The Queen has condemned the abuse of female journalists and online disinformation during a speech at the annual Foreign Press Association Awards.
In the keynote address, Queen Camilla said women were among the “bravest reporters of all” as she spoke of how “tough” the profession can be.
She said: “From trailblazers like Martha Gelhorn and Christiane Amanpour, to those such as Marie Colvin and Daphne Caruana Galizia, who have so tragically paid with their lives, their courage was matched only by their conviction that the truth matters.
“Perhaps this has never been more evident than in our digital age, where disinformation runs rife and where female journalists are increasingly targeted on social media.”
The Queen, 76, was speaking at the Sheraton Grand London Park Lane hotel for the 135-year celebration of the Foreign Press Association (FPA), the oldest and largest association of foreign correspondents in the world. The King is also an honorary member.
She was welcomed to the annual awards ceremony on Monday evening by Deborah Bonetti, the organisation’s director, and Dagmar Seeland, its president, as she was presented with her own honorary membership.
During her speech, Camilla quipped that she had been “the subject of one or two stories myself over the years” as she said she understood the responsibilities of the profession.
It comes as the Committee to Protect Journalists reported on Monday that 48 journalists and media workers had been killed in the Israel-Hamas conflict since the Oct 7 attack on southern Israel by Hamas and the subsequent Israeli offensive in Gaza.
Queen Camilla hailed the FPA’s efforts to “promote and protect” women throughout its long history, and noted the organisation’s efforts to provide specialised training for women to deal with “disruptive and abusive behaviour” from members of the public.
Last year, a global study detailed the extent of online abuse and harassment faced by women in the industry, calling it a “crisis” that had led to female reporters being threatened and murdered.
The three-year survey by the International Centre for Journalists and the University of Sheffield, involving more than 1,000 women from 15 countries, found the majority had suffered from online violence.
In her speech, the Queen also thanked journalists for covering and raising awareness of global domestic and sexual abuse against women, a cause that she has made one of her key campaigning issues.
“The FPA grew out of the need to reveal and condemn violence against women… and this remains a key part of journalism today,” she said. “You have the ability to break the corrosive silence that frequently surrounds abuse.
“You bring into the open the voices of victims, you break taboos, you shine a light on these heinous crimes and you guide the public on what they can do to help.”
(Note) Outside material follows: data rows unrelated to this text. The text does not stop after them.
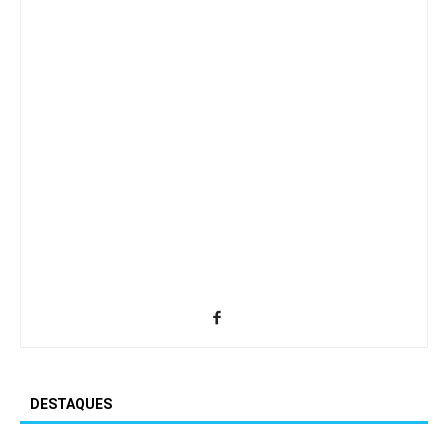
DESTAQUES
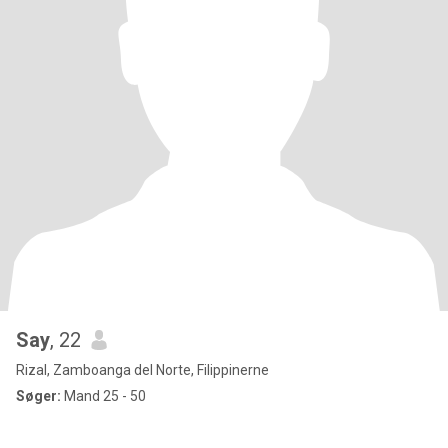
Say
, 22
Rizal, Zamboanga del Norte, Filippinerne
Søger:
Mand 25 - 50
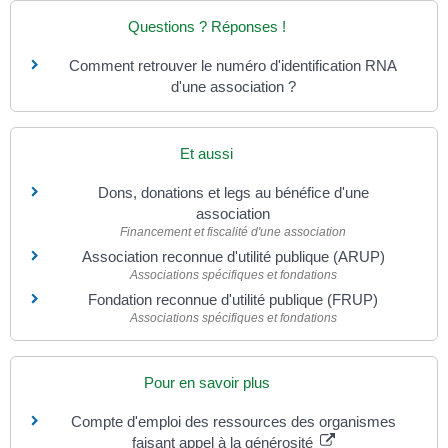
Questions ? Réponses !
Comment retrouver le numéro d'identification RNA
d'une association ?
Et aussi
Dons, donations et legs au bénéfice d'une
association
Financement et fiscalité d'une association
Association reconnue d'utilité publique (ARUP)
Associations spécifiques et fondations
Fondation reconnue d'utilité publique (FRUP)
Associations spécifiques et fondations
Pour en savoir plus
Compte d'emploi des ressources des organismes
faisant appel à la générosité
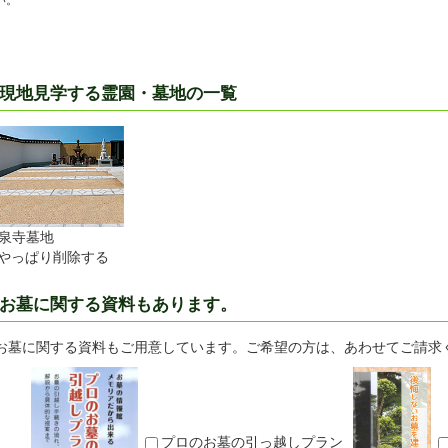
い。
現地見学する霊園・墓地の一覧
泉寺墓地
やっぱり削除する
お墓に関する資料もあります。
お墓に関する資料もご用意しています。ご希望の方は、あわせてご請求
プロのお墓の引っ越しプラン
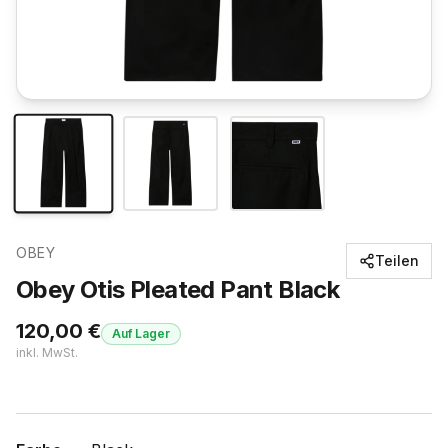
OBEY
Teilen
Obey Otis Pleated Pant Black
120,00
€
Auf Lager
inkl. MwSt.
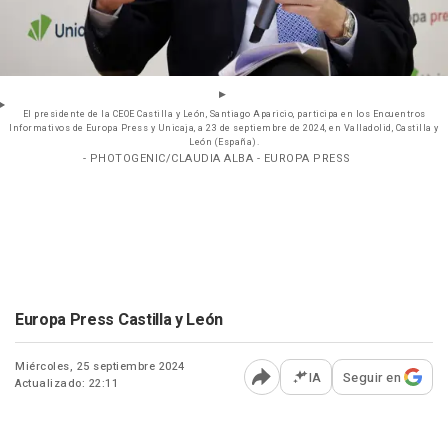
El presidente de la CEOE Castilla y León, Santiago Aparicio, participa en los Encuentros
Informativos de Europa Press y Unicaja, a 23 de septiembre de 2024, en Valladolid, Castilla y
León (España).
- PHOTOGENIC/CLAUDIA ALBA - EUROPA PRESS
Europa Press Castilla y León
Miércoles, 25 septiembre 2024
IA
Seguir en
Actualizado: 22:11
Abrir opciones para comp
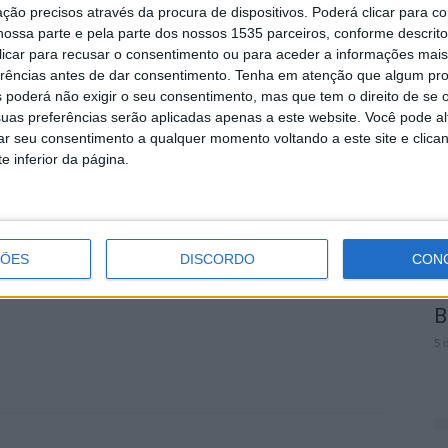
ção precisos através da procura de dispositivos. Poderá clicar para co
ossa parte e pela parte dos nossos 1535 parceiros, conforme descrit
A
 clicar para recusar o consentimento ou para aceder a informações ma
o. A experiência do Coração Amarelo”, a conferência
n
erências antes de dar consentimento.
Tenha em atenção que algum pr
jo, fundadora e atual presidente da Direção Nacional
B
 poderá não exigir o seu consentimento, mas que tem o direito de se 
uas preferências serão aplicadas apenas a este website. Você pode al
5 
rar seu consentimento a qualquer momento voltando a este site e clica
atória, para acesso ao link da conferencia, e emissão
e inferior da página.
itécnico albicastrense.
ÇÕES
DISCORDO
CON
S
F
B
5 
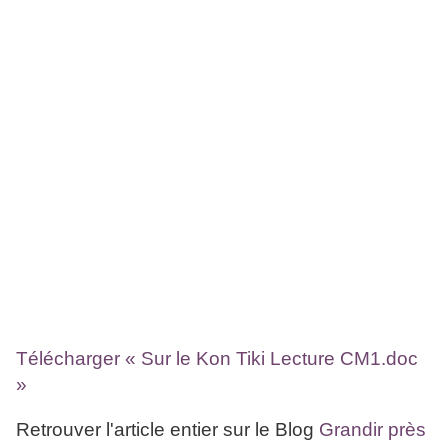
Télécharger « Sur le Kon Tiki Lecture CM1.doc
»
Retrouver l'article entier sur le Blog
Grandir près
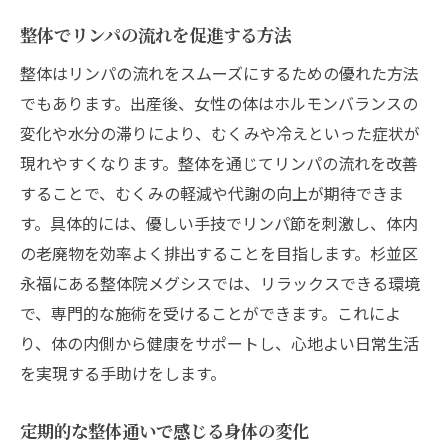
整体でリンパの流れを促進する方法
整体はリンパの流れをスムーズにするための優れた方法
でもあります。出産後、女性の体はホルモンバランスの
変化や水分の滞りにより、むくみや冷えといった症状が
現れやすくなります。整体を通じてリンパの流れを改善
することで、むくみの軽減や代謝の向上が期待できま
す。具体的には、優しい手技でリンパ節を刺激し、体内
の老廃物を効率よく排出することを目指します。杉並区
永福にある整体院メグシスでは、リラックスできる環境
で、専門的な施術を受けることができます。これによ
り、体の内側から健康をサポートし、心地よい日常生活
を実現する手助けをします。
定期的な整体通いで感じる身体の変化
The Queen also used her speech to highlight that rape and sexual abuse “continue to be a pervasive and all-too-often hidden feature of conflict zones the world over.”
She also reiterated her staunch support of “true freedom of expression” as she initially pledged in a speech at the London Press Club Awards in 2011, when she was Duchess of Cornwall.
Despite the countless stories about her over decades of coverage, the Queen again described freedom of expression as being “at the heart of our democratic system” and said she was “following in the footsteps” of her husband, King Charles, who also made a keynote speech at the FPA annual awards ceremony as Prince of Wales in 2008.
The FPA was founded in 1888 to help journalists from across the globe report on events in Britain.